Oct 18 '20 12:10 johan-bjareholt

Codecov Report

Merging #179 (77eef3d) into master (7d55fca) will increase coverage by 13.67%. The diff coverage is 5.06%.

@@             Coverage Diff             @@
##           master     #179       +/-   ##
===========================================
+ Coverage   46.30%   59.97%   +13.67%     
===========================================
  Files          51       44        -7     
  Lines        6148     4765     -1383     
  Branches     1454        0     -1454     
===========================================
+ Hits         2847     2858       +11     
+ Misses       2442     1907      -535     
+ Partials      859        0      -859

Impacted Files	Coverage Δ
aw-transform/src/union.rs	`0.00% <0.00%> (ø)`
aw-query/src/functions.rs	`82.92% <28.57%> (+16.05%)`	:arrow_up:
aw-server/src/dirs.rs	`0.00% <0.00%> (-73.69%)`	:arrow_down:
aw-server/src/logging.rs	`0.00% <0.00%> (-62.50%)`	:arrow_down:
aw-transform/src/split_url.rs	`12.50% <0.00%> (-54.17%)`	:arrow_down:
aw-query/src/ast.rs	`0.00% <0.00%> (-37.26%)`	:arrow_down:
aw-models/src/key_value.rs	`15.38% <0.00%> (-34.62%)`	:arrow_down:
aw-transform/src/flood.rs	`66.66% <0.00%> (-16.56%)`	:arrow_down:
aw-transform/src/filter_keyvals.rs	`77.27% <0.00%> (-6.37%)`	:arrow_down:
aw-transform/src/find_bucket.rs	`80.00% <0.00%> (-4.22%)`	:arrow_down:
... and 45 more

Continue to review full report at Codecov.

Legend - Click here to learn more Δ = absolute <relative> (impact), ø = not affected, ? = missing data Powered by Codecov. Last update 7d55fca...77eef3d.

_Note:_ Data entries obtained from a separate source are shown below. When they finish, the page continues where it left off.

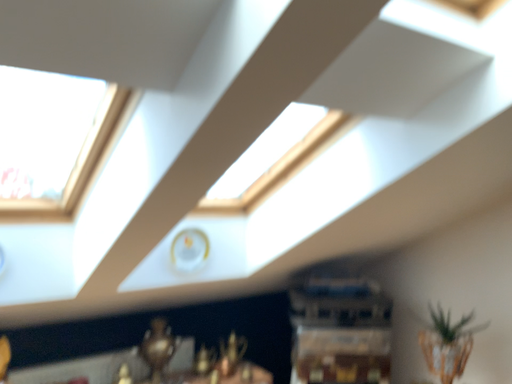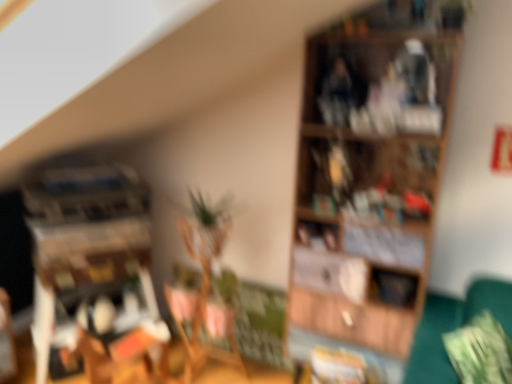 Question: Which way did the camera rotate in the video?

Choices:
 (A) rotated upward
 (B) rotated downward

Answer: (B) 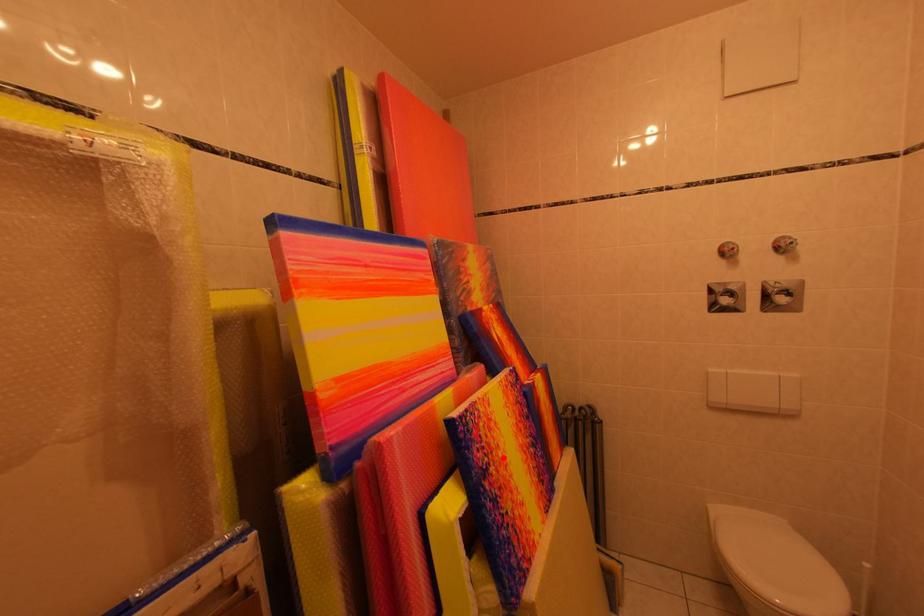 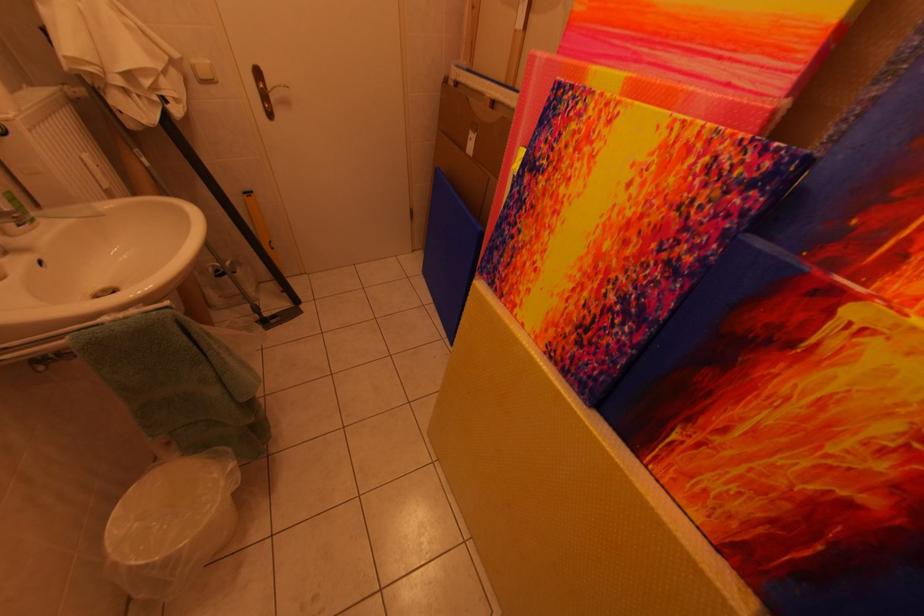 Find the pixel in the second image that matches the highlighted location in the first image.

(565, 180) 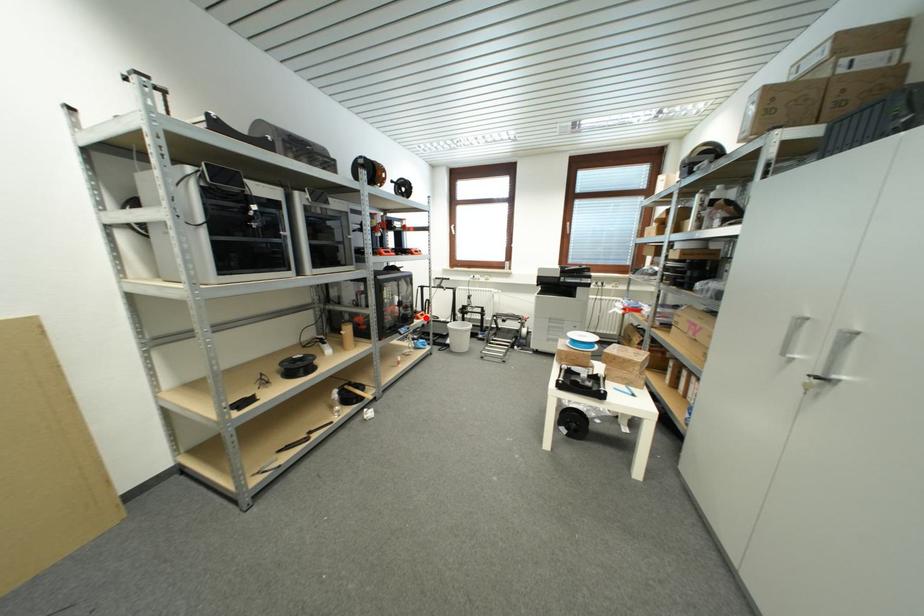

Read the comment docs.

Oct 18 '20 12:10 codecov[bot]

However, as we discussed AFK, I'm not convinced this is the best approach to merging the web events compared to simply replacing all browser-window events when an active browser event exists, but that has its own issues (like having to inject the browser appname, slightly changing the title by removing the appended - Mozilla Firefox, and maybe more).

So like the opposite of filter_period_intersect and then concatenating window and browser events?

Oct 29 '20 20:10 johan-bjareholt

@johan-bjareholt I think something like:

window_events = query(...)   # query and do AFK filtering

for browser in browsers:  # this for-loop would need to be expressed in the function constructing the query
    web_events = query("aw-watcher-web-$browser")
    window_events_browser = filter_by(window_events, {app: $browserAppname})  # can't remember what transform is used to do this
    web_events_active = filter_period_intersect(browser_events, window_events_browser)`  # filter web events by browser being the active window
    web_events_active = amend_data(web_events_active, {app: $browserAppname})  # optional, amends the missing {app: $browserAppname}
    window_events = union(web_events_active, window_events)  # picks events from web_events_active first, then fills rest with window_events

Not sure if we have something like union (in the way I mean it) already, but I mean something that does:

"bucket"          | events
---------------------------------------------------------------
web_events_active |           [github  ]           [youtube   ]
window            |[spotify  ][browser ][terminal ][browser   ]
---------------------------------------------------------------
result            |[spotify  ][github  ][terminal ][youtube   ]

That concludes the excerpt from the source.